Tokens (C++)
The latest version of this topic can be found at Tokens (C++).
A token is the smallest element of a C++ program that is meaningful to the compiler. The C++ parser recognizes these kinds of tokens: identifiers, keywords, literals, operators, punctuators, and other separators. A stream of these tokens makes up a translation unit.
Tokens are usually separated by white space. White space can be one or more:
Blanks
Horizontal or vertical tabs
New lines
Formfeeds
Comments
The parser recognizes keywords, identifiers, literals, operators, and punctuators. For information on specific token types, see Keywords, Identifiers, Numeric, Boolean and Pointer Literals, String and Character Literals, User-Defined Literals, C++ Built-in Operators, Precedence and Associativity, and Punctuators. White space is ignored, except as required to separate tokens.
Preprocessing tokens are used in the preprocessing phases to generate the token stream passed to the compiler. The preprocessing token categories are header names, identifiers, preprocessing numbers, character literals, string literals, preprocessing operators and punctuators, and single non-white-space characters that do not match one of the other categories. Character and string literals can be user-defined literals. Preprocessing tokens can be separated by white space or comments.

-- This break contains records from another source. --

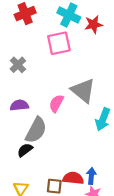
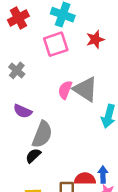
red star: (94, 24) -> (95, 39), moved
pink semicircle: (56, 103) -> (65, 90), moved
purple semicircle: (19, 105) -> (23, 111), turned -144

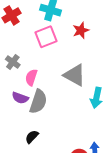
pink semicircle: (65, 90) -> (31, 77), moved
gray semicircle: (42, 134) -> (38, 102), moved

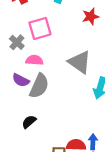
pink square: (46, 37) -> (40, 28), moved
pink semicircle: (31, 77) -> (34, 60), turned 70

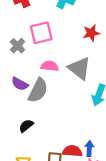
red star: (91, 17) -> (91, 33), moved
pink semicircle: (34, 60) -> (50, 66), moved

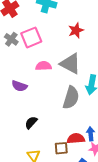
gray cross: (17, 46) -> (11, 39), moved
gray semicircle: (38, 90) -> (71, 98), moved

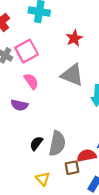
pink semicircle: (44, 66) -> (31, 81), moved, turned 63
gray semicircle: (71, 98) -> (57, 143), moved

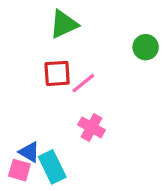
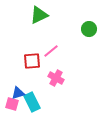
red square: (57, 73) -> (32, 61), moved
blue triangle: (29, 152) -> (18, 93), turned -48

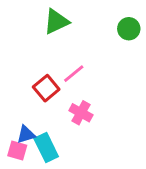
green circle: (89, 29) -> (129, 29), moved
red square: (32, 61) -> (46, 88), turned -36

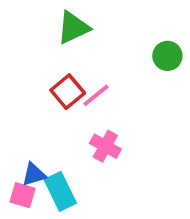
green circle: (129, 29) -> (167, 56), moved
red square: (46, 88) -> (68, 92), moved

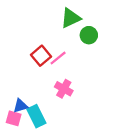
green triangle: (73, 28) -> (71, 18), moved
green circle: (167, 56) -> (89, 35), moved

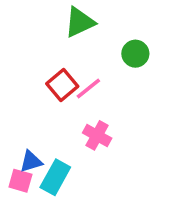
green triangle: (71, 18) -> (80, 22), moved
cyan rectangle: (36, 116) -> (55, 177), turned 55

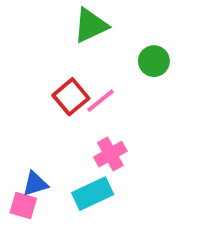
pink cross: (97, 135) -> (110, 154), turned 32
cyan rectangle: (55, 177) -> (93, 194), moved, turned 36

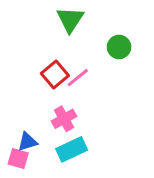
green triangle: (91, 25) -> (70, 19), turned -32
pink cross: (110, 154) -> (64, 119), moved

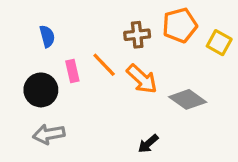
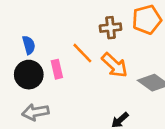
blue semicircle: (47, 36) -> (29, 45), moved
pink rectangle: (72, 71) -> (57, 69), moved

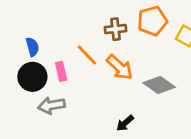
gray arrow: (35, 112) -> (51, 105), moved

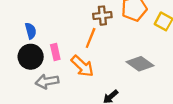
orange line: (87, 55) -> (91, 38), moved, turned 66
orange arrow: (120, 67) -> (82, 66), moved

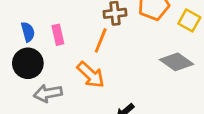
pink rectangle: (55, 52) -> (58, 35), moved
gray diamond: (140, 64) -> (176, 62), moved

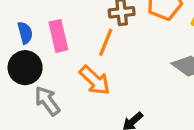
pink rectangle: (58, 35) -> (58, 36), size x1.4
gray arrow: (48, 93) -> (47, 101), turned 64

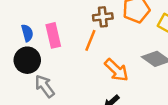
orange arrow: (95, 80) -> (116, 70), moved

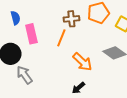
blue semicircle: (27, 33) -> (15, 18), moved

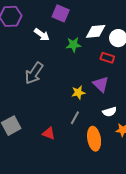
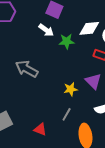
white arrow: (42, 35) -> (46, 30), moved
gray arrow: (34, 73) -> (27, 69), turned 85

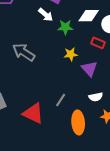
yellow star: (71, 89) -> (71, 54), moved
red triangle: (40, 129) -> (33, 113), size x1.6

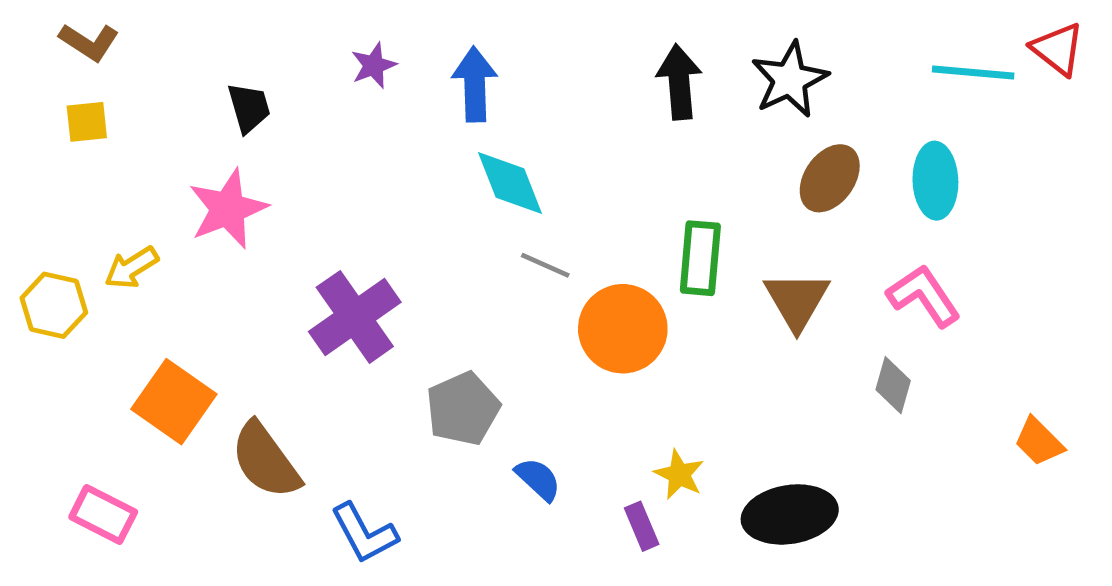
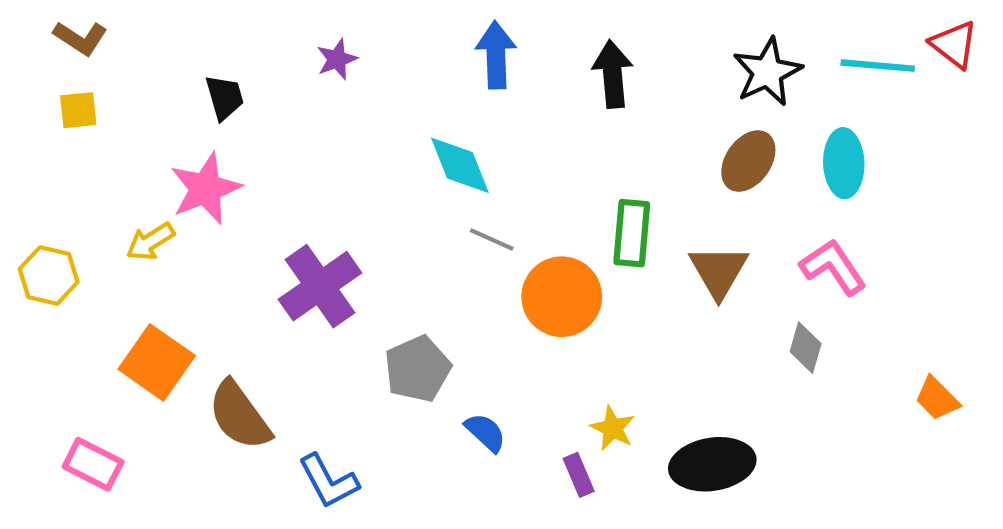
black star: (790, 80) -> (767, 72), moved
blue arrow: (475, 84) -> (496, 55), moved
yellow arrow: (131, 268) -> (150, 242), moved

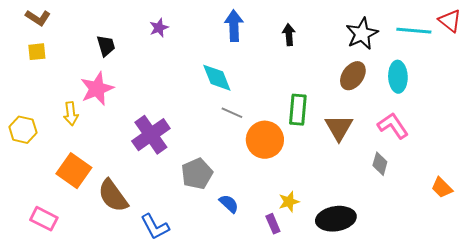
black arrow: (613, 74) -> (289, 35), size x0.7
yellow arrow: (150, 242) -> (71, 114), turned -65
yellow star: (613, 428) -> (289, 202), turned 30

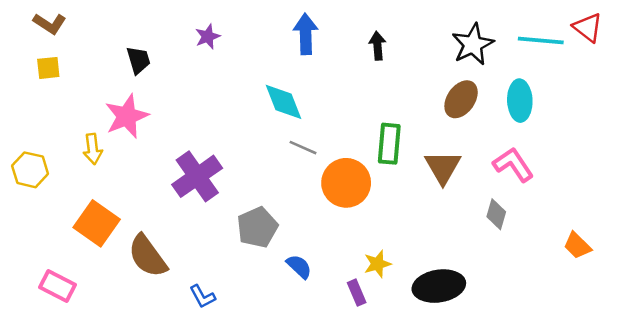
blue L-shape: (155, 227) -> (202, 296), size x0.7

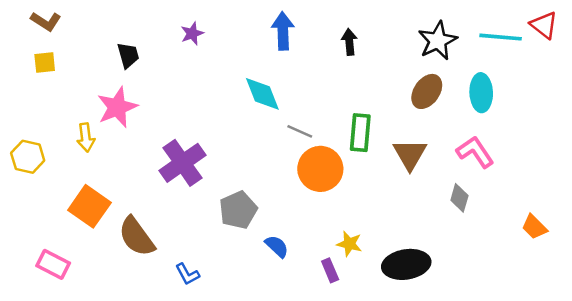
gray line: (303, 148) -> (300, 131), moved
yellow star: (377, 264) -> (349, 244), turned 30

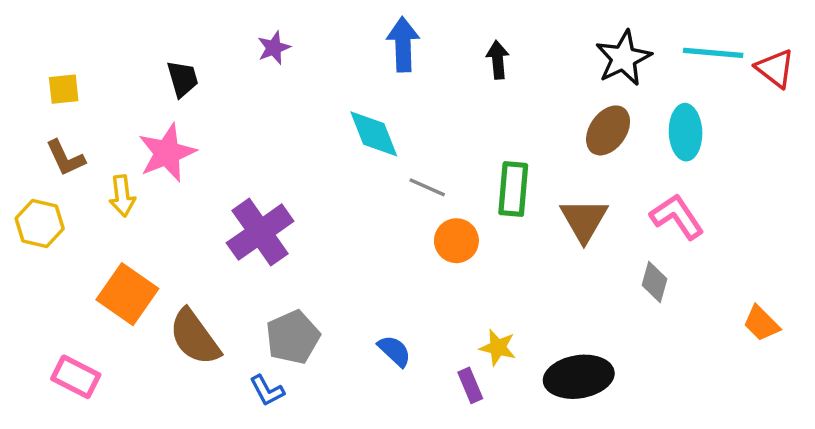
brown L-shape: (46, 21) -> (65, 158), moved, turned 32
red triangle: (544, 25) -> (775, 68), moved
orange circle: (320, 169) -> (456, 241), size x0.7
gray pentagon: (238, 210) -> (293, 337), moved

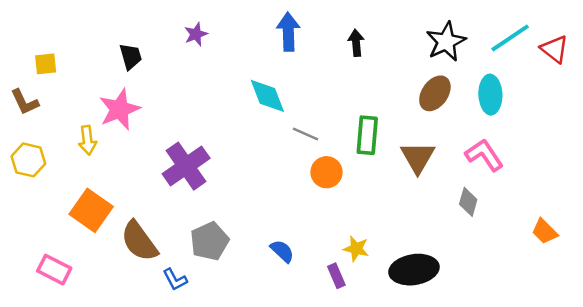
cyan line: (713, 53) -> (510, 38), turned -39
brown L-shape: (65, 158) -> (25, 102), moved
blue L-shape: (267, 391) -> (175, 279), moved

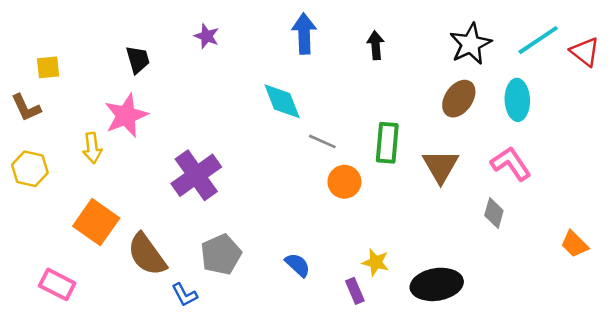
purple star: (196, 34) -> (207, 36), turned -30

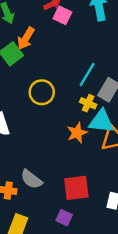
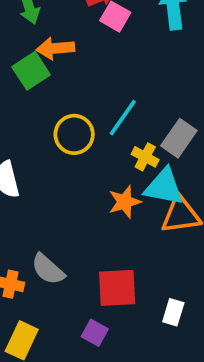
orange arrow: (26, 38) -> (55, 48), turned 50
cyan line: (87, 75) -> (123, 118), moved

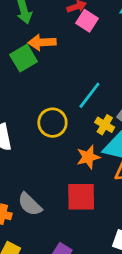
yellow circle: (74, 134) -> (52, 123), moved
red square: (117, 288) -> (81, 197), moved

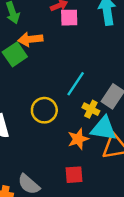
pink square: (87, 21) -> (69, 18), turned -30
red square: (81, 197) -> (74, 175), size x0.7

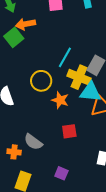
yellow cross: (91, 109) -> (79, 77), size x1.6
orange star: (78, 139) -> (60, 100), moved, turned -30

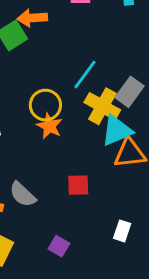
cyan triangle: (91, 92) -> (117, 131), turned -35
orange star: (60, 100) -> (49, 126), moved

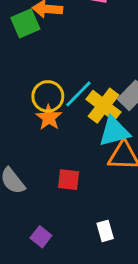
cyan line: (85, 74) -> (78, 94), moved
white rectangle: (122, 231) -> (105, 231), turned -42

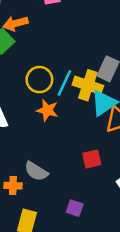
yellow circle: (48, 96) -> (39, 80), moved
red square: (69, 180) -> (92, 159), moved

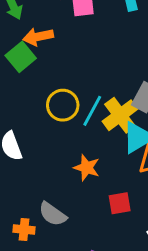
yellow cross: (88, 85) -> (120, 115), turned 32
orange star: (47, 110) -> (87, 168), moved

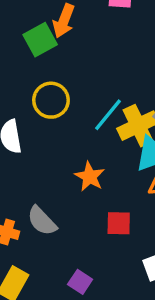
orange arrow: (38, 37) -> (64, 21), turned -68
yellow circle: (63, 105) -> (51, 100), moved

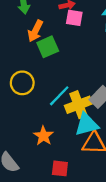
green square: (40, 40) -> (48, 47), moved

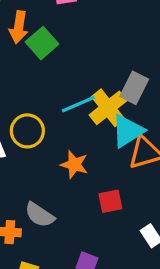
yellow circle: (22, 83) -> (27, 131), moved
cyan line: (59, 96) -> (78, 104), turned 40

The parser separates tokens from the input stream by creating the longest token possible using the input characters in a left-to-right scan. Consider this code fragment:
a = i+++j;
The programmer who wrote the code might have intended either of these two statements:
a = i + (++j)
a = (i++) + j
Because the parser creates the longest token possible from the input stream, it chooses the second interpretation, making the tokens i++
, +
, and j
.